Work instructions =
Reproduce every entry exactly and leave its pictures out.

+--

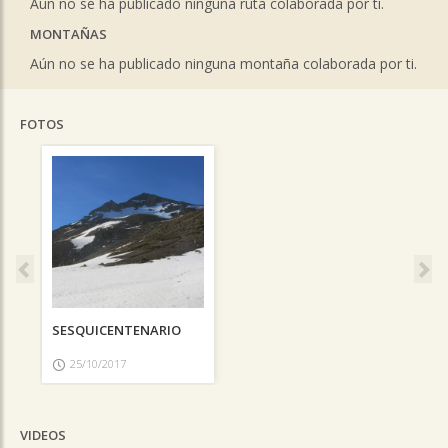
Aún no se ha publicado ninguna ruta colaborada por ti.
MONTAÑAS
Aún no se ha publicado ninguna montaña colaborada por ti.
FOTOS
Previous
Ne
SESQUICENTENARIO
25/10/2017
VIDEOS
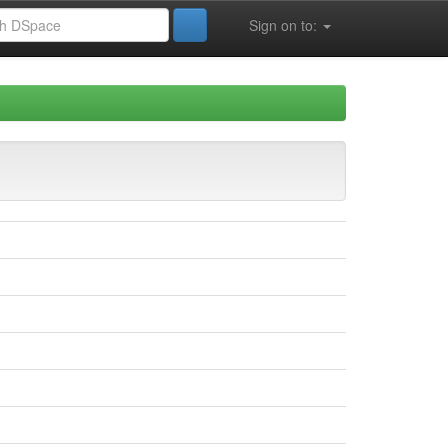
Sign on to:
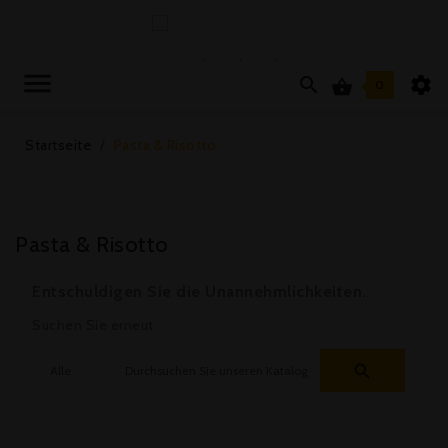



0
Startseite
Pasta & Risotto
Pasta & Risotto
Entschuldigen Sie die Unannehmlichkeiten.
Suchen Sie erneut

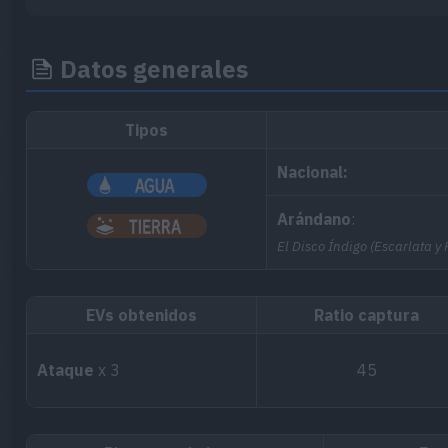
Datos generales
Tipos
Nacional:
Arándano
:
El Disco Índigo (Escarlata y
EVs obtenidos
Ratio captura
Ataque
x 3
45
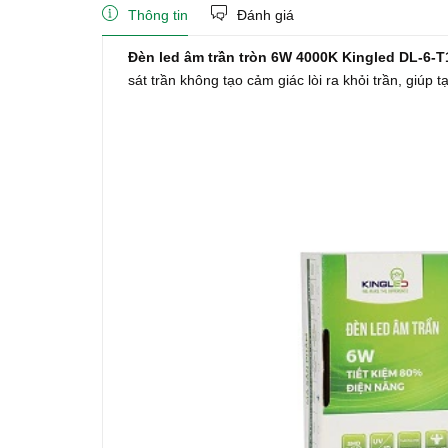
Thông tin
Đánh giá
Đèn led âm trần tròn 6W 4000K Kingled DL-6-
sát trần không tạo cảm giác lòi ra khỏi trần, giúp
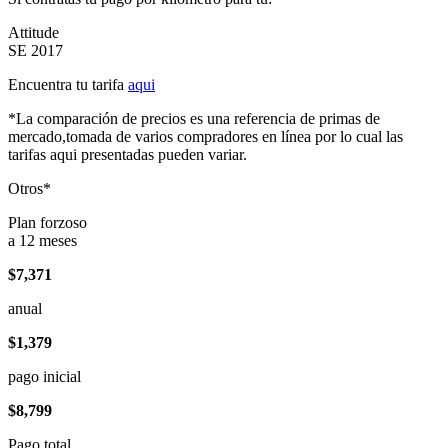
Attitude
SE 2017
Encuentra tu tarifa
aqui
*La comparación de precios es una referencia de primas de
mercado,tomada de varios compradores en línea por lo cual las
tarifas aqui presentadas pueden variar.
Otros*
Plan forzoso
a 12 meses
$7,371
anual
$1,379
pago inicial
$8,799
Pago total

+--

Answer space =
Aún no se ha publicado ninguna ruta colaborada por ti.
MONTAÑAS
Aún no se ha publicado ninguna montaña colaborada por ti.
FOTOS
Previous
Ne
SESQUICENTENARIO
25/10/2017
VIDEOS
Sign on to:



0
Startseite
Pasta & Risotto
Pasta & Risotto
Entschuldigen Sie die Unannehmlichkeiten.
Suchen Sie erneut

Datos generales
Tipos
Nacional:
Arándano
:
El Disco Índigo (Escarlata y
EVs obtenidos
Ratio captura
Ataque
x 3
45
Thông tin
Đánh giá
Đèn led âm trần tròn 6W 4000K Kingled DL-6-
sát trần không tạo cảm giác lòi ra khỏi trần, giúp
Attitude
SE 2017
Encuentra tu tarifa
aqui
*La comparación de precios es una referencia de primas de
mercado,tomada de varios compradores en línea por lo cual las
tarifas aqui presentadas pueden variar.
Otros*
Plan forzoso
a 12 meses
$7,371
anual
$1,379
pago inicial
$8,799
Pago total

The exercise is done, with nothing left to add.